New “Lebanon” order or disorder?

Introduction

On October 17th 2019, Lebanese people took to the streets in large protests after the government has put taxes on whats app (an odd move that violates the policy of the whats app community). Protesters gathered all over Lebanon and made their voices heard all over the world, regardless of their religion, town, affiliations, etc…, which was considered a big step and a huge achievement.
In fact, the political class (mainly composed of warlords and huge capitalists) has been running the state for 30 years based on sectarianism where each sectarian “Zaiim” was employing in the state his own group of supporters with the only criteria being the quotas between each “Zaiim”, and they kept doing this under falsifying and poetic slogans like “national unity” and “coexistence”. This has led to hiring incompetent people, which made the economy collapse and instead of resolving the issue, the governing body (plotting with the banks and the central bank) kept making false reassurances that everything is okay and under control.

Hence the problematic: why we couldn’t prevent this collapse? What has the governing body done all those years? What are the real reasons that made Lebanese people say “enough is enough”?

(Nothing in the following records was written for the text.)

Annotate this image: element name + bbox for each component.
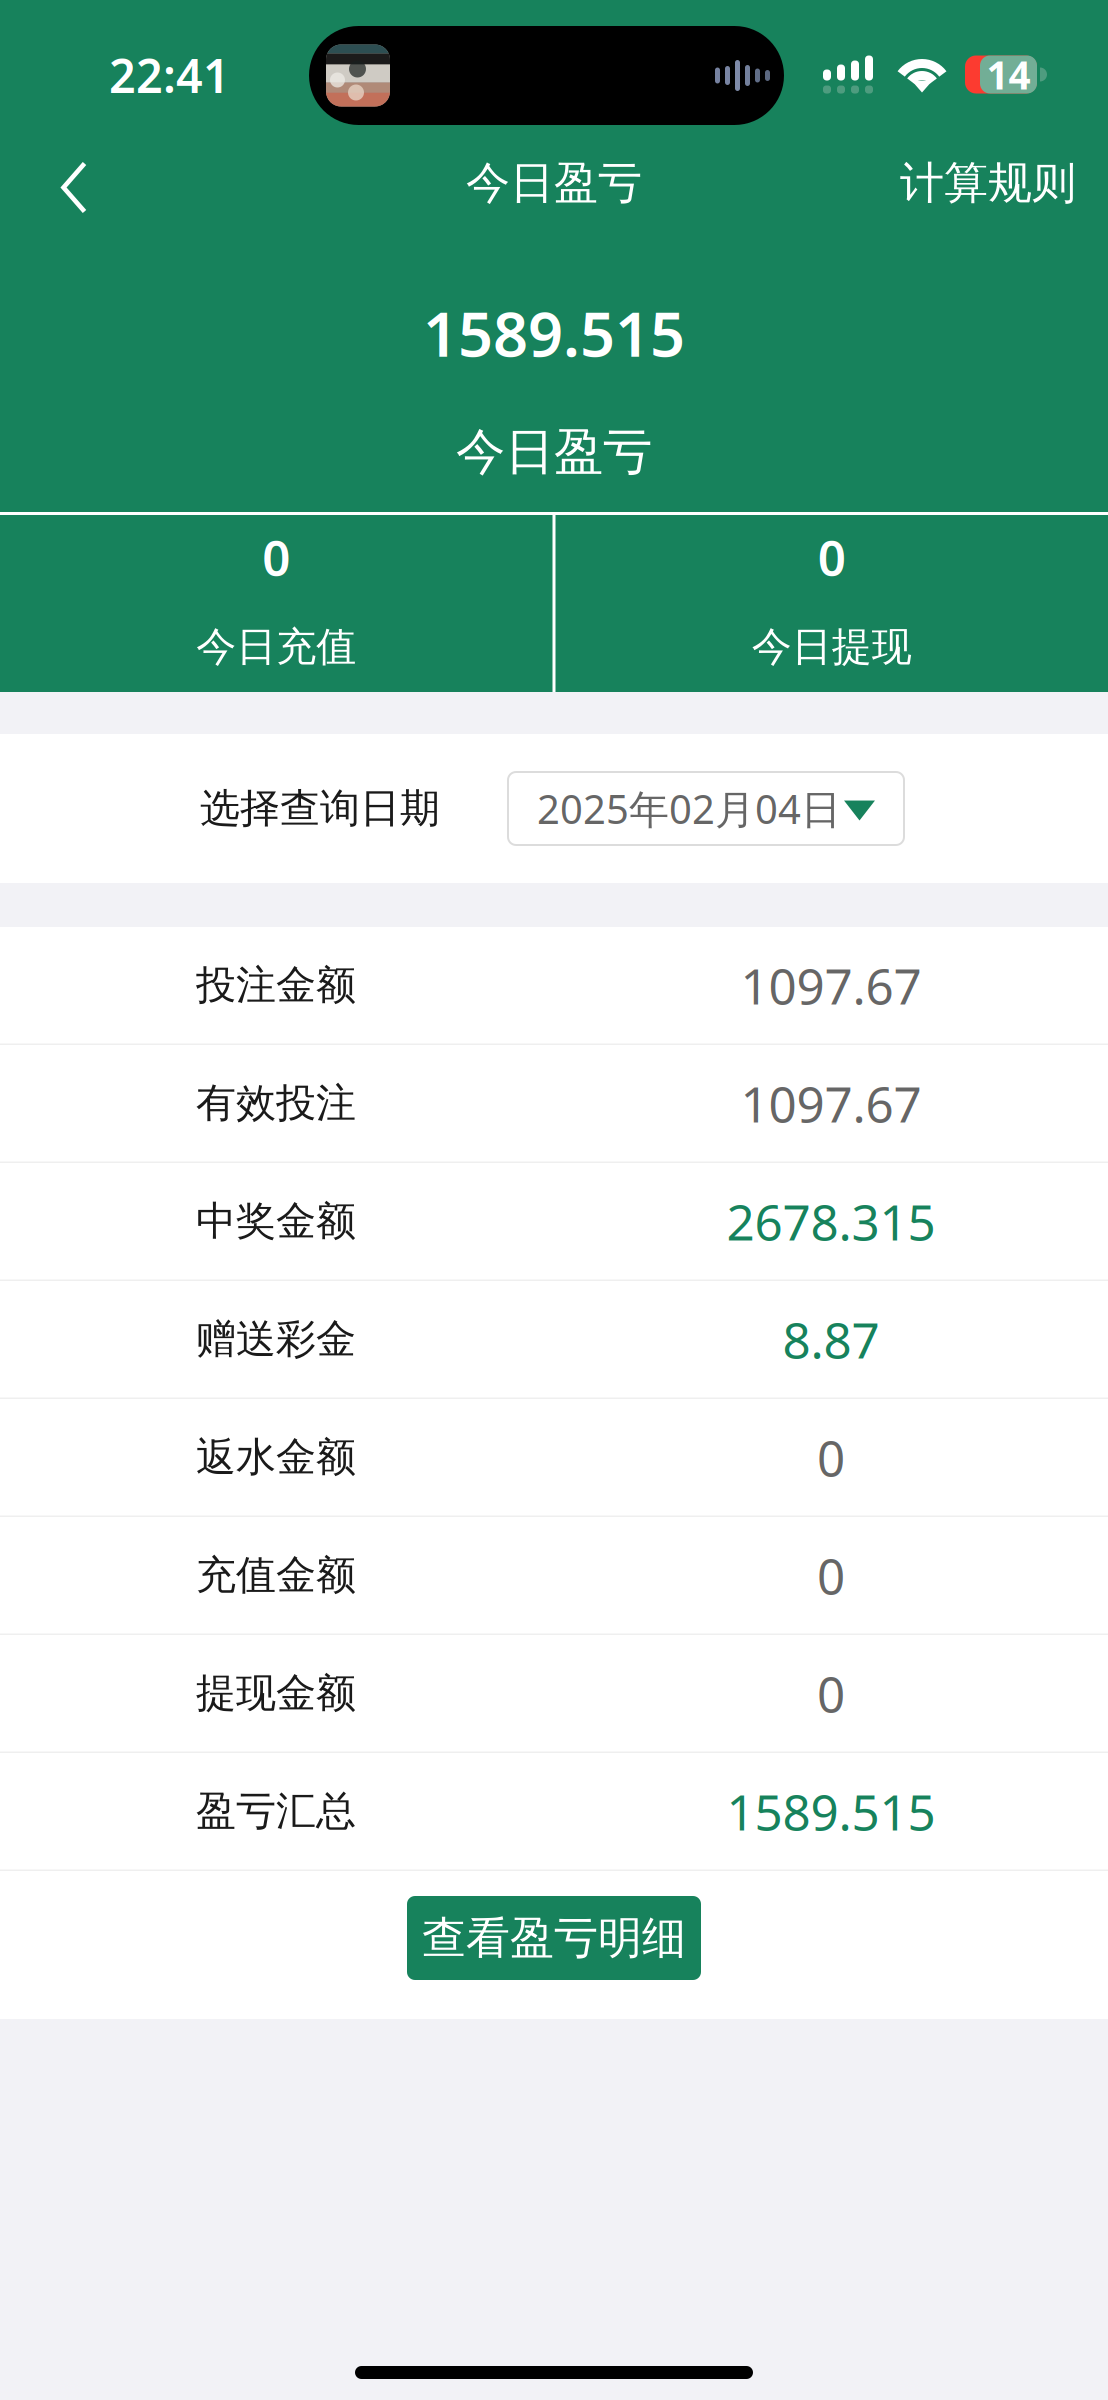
staticText: 1097.67	[740, 952, 922, 1018]
staticText: 盈亏汇总	[196, 1787, 356, 1836]
staticText: 22:41	[109, 44, 230, 106]
staticText: 今日盈亏	[456, 422, 652, 482]
staticText: 赠送彩金	[196, 1315, 356, 1364]
staticText: 今日充值	[196, 622, 356, 672]
staticText: 1097.67	[740, 1070, 922, 1136]
staticText: 充值金额	[196, 1551, 356, 1600]
staticText: 有效投注	[196, 1079, 356, 1128]
staticText: 今日提现	[752, 622, 912, 672]
staticText: 计算规则	[900, 156, 1076, 210]
staticText: 1589.515	[423, 292, 685, 374]
staticText: 14	[986, 49, 1030, 100]
staticText: 0	[817, 1542, 845, 1608]
staticText: 提现金额	[196, 1669, 356, 1718]
staticText: 0	[262, 524, 290, 590]
button[interactable]: 计算规则	[872, 133, 1108, 233]
staticText: 2678.315	[726, 1188, 936, 1254]
staticText: 今日盈亏	[466, 156, 642, 210]
staticText: 0	[817, 1424, 845, 1490]
button[interactable]: Back	[0, 133, 146, 233]
staticText: 返水金额	[196, 1433, 356, 1482]
staticText: 选择查询日期	[200, 784, 440, 833]
staticText: 0	[818, 524, 846, 590]
staticText: 查看盈亏明细	[422, 1911, 686, 1965]
staticText: 2025年02月04日	[537, 782, 841, 835]
staticText: 1589.515	[726, 1778, 936, 1844]
staticText: 8.87	[782, 1306, 880, 1372]
button[interactable]: 2025年02月04日	[508, 772, 904, 845]
button[interactable]: 查看盈亏明细	[407, 1896, 701, 1980]
staticText: 投注金额	[196, 961, 356, 1010]
staticText: 中奖金额	[196, 1197, 356, 1246]
staticText: 0	[817, 1660, 845, 1726]
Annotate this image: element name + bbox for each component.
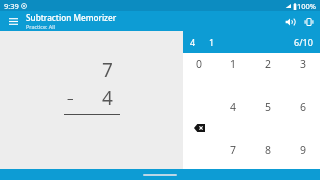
staticText: Practice: All bbox=[26, 23, 56, 30]
staticText: 6/10 bbox=[294, 36, 313, 48]
staticText: 7 bbox=[102, 57, 113, 83]
button[interactable]: Vibrate bbox=[299, 12, 318, 31]
button[interactable]: 8 bbox=[254, 139, 282, 161]
staticText: 4 bbox=[230, 100, 237, 114]
staticText: 1 bbox=[230, 57, 237, 71]
staticText: 4 bbox=[102, 85, 113, 111]
button[interactable]: 2 bbox=[254, 53, 282, 75]
staticText: 9 bbox=[300, 143, 307, 157]
staticText: 9:39 bbox=[4, 1, 19, 11]
staticText: 100% bbox=[297, 1, 317, 11]
button[interactable]: 9 bbox=[289, 139, 317, 161]
button[interactable]: 5 bbox=[254, 96, 282, 118]
staticText: 4 bbox=[190, 36, 196, 48]
staticText: 5 bbox=[265, 100, 272, 114]
button[interactable]: Backspace bbox=[188, 120, 210, 136]
button[interactable]: 1 bbox=[219, 53, 247, 75]
staticText: 2 bbox=[265, 57, 272, 71]
button[interactable]: 4 bbox=[219, 96, 247, 118]
staticText: Subtraction Memorizer bbox=[26, 12, 117, 23]
staticText: 0 bbox=[196, 57, 203, 71]
button[interactable]: Home bbox=[143, 174, 177, 176]
button[interactable]: Open navigation drawer bbox=[5, 13, 22, 30]
staticText: 6 bbox=[300, 100, 307, 114]
button[interactable]: Sound bbox=[280, 12, 299, 31]
button[interactable]: 3 bbox=[289, 53, 317, 75]
staticText: 8 bbox=[265, 143, 272, 157]
button[interactable]: 7 bbox=[219, 139, 247, 161]
button[interactable]: 0 bbox=[185, 53, 213, 75]
staticText: 1 bbox=[209, 36, 215, 48]
staticText: – bbox=[67, 89, 74, 107]
staticText: 7 bbox=[230, 143, 237, 157]
button[interactable]: 6 bbox=[289, 96, 317, 118]
staticText: 3 bbox=[300, 57, 307, 71]
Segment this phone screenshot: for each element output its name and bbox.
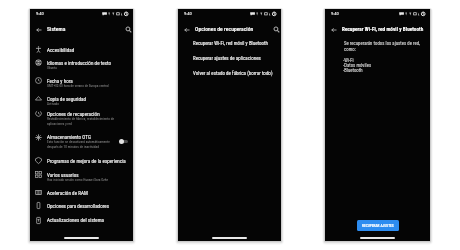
button[interactable] (30, 45, 133, 58)
staticText: aplicaciones y red (47, 122, 72, 126)
staticText: Activado (47, 102, 60, 106)
staticText: Accesibilidad (47, 47, 75, 53)
button[interactable] (178, 66, 281, 80)
staticText: GMT+02:00 hora de verano de Europa centr… (47, 84, 109, 88)
button[interactable]: Search (271, 24, 281, 34)
button[interactable] (178, 36, 281, 50)
staticText: Recuperar Wi-Fi, red móvil y Bluetooth (193, 40, 268, 46)
button[interactable]: Toggle Almacenamiento OTG (119, 139, 127, 144)
button[interactable] (30, 132, 133, 149)
button[interactable] (30, 215, 133, 228)
button[interactable]: Search (123, 24, 133, 34)
staticText: Opciones de recuperación (47, 111, 100, 117)
button[interactable] (30, 109, 133, 126)
staticText: Idiomas e introducción de texto (47, 60, 112, 66)
staticText: Ubuntu (47, 66, 57, 70)
staticText: Esta función se desactivará automáticame… (47, 140, 110, 144)
staticText: Recuperar ajustes de aplicaciones (193, 55, 261, 61)
button[interactable] (30, 76, 133, 88)
staticText: después de 10 minutos de inactividad (47, 145, 99, 149)
staticText: Opciones para desarrolladores (47, 203, 109, 209)
staticText: Almacenamiento OTG (47, 134, 91, 140)
button[interactable]: RECUPERAR AJUSTES (357, 220, 399, 231)
button[interactable]: Back (328, 24, 340, 36)
button[interactable] (30, 94, 133, 106)
staticText: 9:40 (184, 11, 192, 16)
button[interactable] (30, 187, 133, 200)
staticText: 9:40 (331, 11, 339, 16)
staticText: como: (344, 47, 356, 53)
button[interactable]: Back (181, 24, 193, 36)
button[interactable] (30, 201, 133, 214)
button[interactable] (30, 170, 133, 182)
staticText: Restablecimiento de fábrica, restablecim… (47, 117, 115, 121)
staticText: Actualizaciones del sistema (47, 217, 104, 223)
staticText: Aceleración de RAM (47, 190, 88, 196)
button[interactable] (30, 155, 133, 168)
staticText: Opciones de recuperación (195, 26, 254, 32)
staticText: Has iniciado sesión como Huawei Sara Ozh… (47, 178, 109, 182)
staticText: Volver al estado de fábrica (borrar todo… (193, 70, 273, 76)
staticText: Programas de mejora de la experiencia (47, 158, 126, 164)
staticText: Recuperar Wi-Fi, red móvil y Bluetooth (342, 26, 424, 32)
staticText: 9:40 (36, 11, 44, 16)
staticText: Se recuperarán todos los ajustes de red, (344, 41, 421, 47)
button[interactable] (178, 51, 281, 65)
staticText: -Wi-Fi (343, 58, 354, 64)
staticText: RECUPERAR AJUSTES (362, 224, 394, 228)
staticText: Copia de seguridad (47, 96, 87, 102)
button[interactable] (30, 58, 133, 70)
staticText: -Datos móviles (343, 63, 372, 69)
staticText: Fecha y hora (47, 78, 73, 84)
staticText: -Bluetooth (343, 68, 363, 74)
staticText: Sistema (47, 26, 66, 33)
staticText: Varios usuarios (47, 172, 79, 178)
button[interactable]: Back (33, 24, 45, 36)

Lebanese people protesting in the streets

Right of access to information

Importance

To answer our problematic we had to go to the Lebanese constitution.
It mentions the right of access to information (taken from the french constitution in 1926 when they were in the third republic era).
This following slide shows us why it is important to have such access:

Importance of the right of access to information.

What type of information can we request?

  1. Written documents (contracts, files, reports…).
  2. Electronic documents.
  3. Audio recordings.
  4. Visual clips and videos.
  5. Pictures.
  6. Automatically read documents.

Exemptions

There are some cases where we do not have the right to access to information. The following slide shows those exceptions:

Data considered very sensitive.

Entities obligated to comply with “access to information” law

Entities that has to comply to this law.

Paths of information requests depending on the response

The following schema shows the course of action after requesting information:

All possible scenarios after requesting information.

There are some remarks that have to be taken into account:
– in some cases, the institution has the right to extend the deadline 15 more days if it proves that there is too much amount of data that needs to be arranged in order to communicate it.
– Unfortunately the national commission for fighting corruption has not been established yet (although there was a state minister for fighting corruption). However, that does not prevent the individual from submitting a complain to other parties (mainly the court that is specialized in such cases).

Data gathered

Of course trying to gather data in all public institutions is going to take a lot of time (even though around 75% of these institutions don’t comply with the “access to information” law).
So we’re going to discuss 3 parts: the public budget, the number of employees in Lebanese ministries and the money of depositors in banks.

Public budget

How does the government prepare the budget?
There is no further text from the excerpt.